Medicinal mimicry; sometimes, placebos work—but how?

Science News, Feb 3, 2001 by Damaris Christensen

Interested in the underlying physiological effect of placebos in the body, he's found that people's responses to placebos can be blocked by an antinarcotic drug called naloxone. It blocks the effect of both narcotics and endogenous opioids, or natural painkillers.

Moerman calls Benedetti's studies "incontrovertible physical evidence" of a placebo effect.

As another approach to detecting physical responses underlying either conditioned or conscious placebo effects, scientists at the NIH meeting called for new research using brain scans to look for activity in certain areas of the brain after a person has received a placebo.

"A lot of the current enthusiasm for this idea of 'placebo as medicine' comes within the context of a belief that we may now be in a position to elucidate mechanisms underlying the placebo effect," says Harrington.

Better understanding of the placebo effect raises questions about the design of traditional placebo trials. Ader suggests that because conditioning is part of the placebo effect, trials in which volunteers take either the placebo or a drug and then switch won't provide a true estimate of the placebo effect.

He proposes that researchers design trials in which half the participants are told they are getting a placebo and half are told they're receiving the active treatment. Yet each of the two halves of the study would be split again, so half of each group would get the active drug and half the placebo. Thus, some people would mistakenly believe they were receiving the placebo when they were actually taking the active drug, and vice versa.

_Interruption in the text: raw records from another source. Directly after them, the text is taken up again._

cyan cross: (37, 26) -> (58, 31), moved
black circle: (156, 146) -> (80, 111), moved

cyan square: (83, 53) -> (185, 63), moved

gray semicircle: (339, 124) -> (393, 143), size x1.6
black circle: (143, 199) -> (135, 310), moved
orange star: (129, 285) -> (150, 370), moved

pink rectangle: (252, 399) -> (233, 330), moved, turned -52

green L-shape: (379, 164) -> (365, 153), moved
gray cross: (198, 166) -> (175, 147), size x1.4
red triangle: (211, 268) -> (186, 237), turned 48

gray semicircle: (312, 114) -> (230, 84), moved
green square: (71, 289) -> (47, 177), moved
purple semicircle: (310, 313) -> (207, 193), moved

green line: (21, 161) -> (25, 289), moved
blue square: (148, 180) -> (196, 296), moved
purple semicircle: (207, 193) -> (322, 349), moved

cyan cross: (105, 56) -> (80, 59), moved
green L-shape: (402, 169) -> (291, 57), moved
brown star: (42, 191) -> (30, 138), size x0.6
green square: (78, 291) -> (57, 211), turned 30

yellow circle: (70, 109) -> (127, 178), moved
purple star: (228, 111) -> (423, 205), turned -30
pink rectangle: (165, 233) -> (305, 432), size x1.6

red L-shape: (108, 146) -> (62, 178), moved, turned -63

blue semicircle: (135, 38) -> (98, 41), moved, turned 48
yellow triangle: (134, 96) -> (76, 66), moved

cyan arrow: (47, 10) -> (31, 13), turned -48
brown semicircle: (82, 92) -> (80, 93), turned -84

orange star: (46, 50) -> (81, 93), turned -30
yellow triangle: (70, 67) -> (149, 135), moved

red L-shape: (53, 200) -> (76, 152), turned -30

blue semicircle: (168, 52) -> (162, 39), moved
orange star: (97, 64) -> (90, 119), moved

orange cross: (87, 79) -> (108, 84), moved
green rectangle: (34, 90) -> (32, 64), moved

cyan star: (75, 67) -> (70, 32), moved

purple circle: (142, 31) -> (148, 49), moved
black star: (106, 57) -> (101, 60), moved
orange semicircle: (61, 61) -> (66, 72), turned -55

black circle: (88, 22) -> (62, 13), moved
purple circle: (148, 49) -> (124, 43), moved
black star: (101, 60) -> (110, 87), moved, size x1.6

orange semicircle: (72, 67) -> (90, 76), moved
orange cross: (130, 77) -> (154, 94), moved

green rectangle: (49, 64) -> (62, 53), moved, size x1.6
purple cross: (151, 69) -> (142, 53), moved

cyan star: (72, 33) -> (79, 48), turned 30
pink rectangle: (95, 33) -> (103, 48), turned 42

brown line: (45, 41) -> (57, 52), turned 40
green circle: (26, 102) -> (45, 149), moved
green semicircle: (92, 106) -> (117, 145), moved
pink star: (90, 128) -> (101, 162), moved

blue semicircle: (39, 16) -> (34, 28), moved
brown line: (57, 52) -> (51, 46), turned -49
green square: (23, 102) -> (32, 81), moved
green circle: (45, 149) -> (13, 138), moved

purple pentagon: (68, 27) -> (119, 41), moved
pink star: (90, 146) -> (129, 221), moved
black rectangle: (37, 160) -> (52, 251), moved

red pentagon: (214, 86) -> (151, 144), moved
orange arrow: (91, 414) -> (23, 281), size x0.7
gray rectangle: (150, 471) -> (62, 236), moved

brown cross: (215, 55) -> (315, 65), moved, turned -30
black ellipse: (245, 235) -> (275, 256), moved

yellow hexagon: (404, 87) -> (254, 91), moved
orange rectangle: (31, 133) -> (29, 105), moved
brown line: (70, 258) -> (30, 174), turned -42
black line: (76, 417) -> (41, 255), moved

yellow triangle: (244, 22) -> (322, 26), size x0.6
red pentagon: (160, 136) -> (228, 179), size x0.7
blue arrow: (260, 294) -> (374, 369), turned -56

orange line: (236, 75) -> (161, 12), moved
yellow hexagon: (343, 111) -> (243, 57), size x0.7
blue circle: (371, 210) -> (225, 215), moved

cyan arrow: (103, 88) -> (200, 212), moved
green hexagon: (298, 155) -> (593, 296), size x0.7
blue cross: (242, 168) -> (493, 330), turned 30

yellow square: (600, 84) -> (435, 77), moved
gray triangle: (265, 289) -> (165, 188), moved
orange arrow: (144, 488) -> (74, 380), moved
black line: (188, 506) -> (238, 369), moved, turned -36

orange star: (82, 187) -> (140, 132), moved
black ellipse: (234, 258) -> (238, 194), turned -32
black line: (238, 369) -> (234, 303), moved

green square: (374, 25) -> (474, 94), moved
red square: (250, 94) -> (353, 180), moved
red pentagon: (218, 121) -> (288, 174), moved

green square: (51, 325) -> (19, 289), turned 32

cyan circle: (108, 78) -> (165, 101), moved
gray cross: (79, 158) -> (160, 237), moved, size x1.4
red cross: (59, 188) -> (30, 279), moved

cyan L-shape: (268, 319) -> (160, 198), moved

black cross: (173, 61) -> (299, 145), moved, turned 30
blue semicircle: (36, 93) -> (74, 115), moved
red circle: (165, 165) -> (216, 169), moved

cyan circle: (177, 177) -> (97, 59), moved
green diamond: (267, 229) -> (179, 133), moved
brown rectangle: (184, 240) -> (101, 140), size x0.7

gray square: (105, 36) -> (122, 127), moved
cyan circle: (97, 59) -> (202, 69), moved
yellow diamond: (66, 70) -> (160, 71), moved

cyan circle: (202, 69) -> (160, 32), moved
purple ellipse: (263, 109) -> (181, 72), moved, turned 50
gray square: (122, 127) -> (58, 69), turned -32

Researchers are also considering the use of so-called active placebos, compounds that lack the effective ingredient in a drug but may cause some of its side effects. Not only would this make it more difficult for people to guess which treatment they were getting, it might actually increase the power of the placebo, says Kleinman.

Some types of placebos may be more effective than others, Kaptchuk says. For example, some experiments find sham surgery more effective at reducing pain than placebo pills are, he says. Kaptchuk is examining whether sham acupuncture is better than placebo pills for treating a chronic pain condition.

Better understanding of the placebo effect could influence physicians' current clinical practices. Giving antibiotics to people with colds is a common example of what is, most physicians agree, application of the placebo effect.

In fact, "placebo use outside of clinical trials used to be rather common," says Sissela Bok of the Harvard School of Public Health in Cambridge, Mass. As late as the early 20th century, doctors often prescribed tonics they knew were inactive and others with little proven medical value. No one knows how often doctors today knowingly prescribe placebos, says Bok.

Several researchers, such as Kirsch, have endorsed placebos for treating people with depression. In this disease, the scientists claim, placebos in clinical trials have been almost as effective as antidepressant drugs.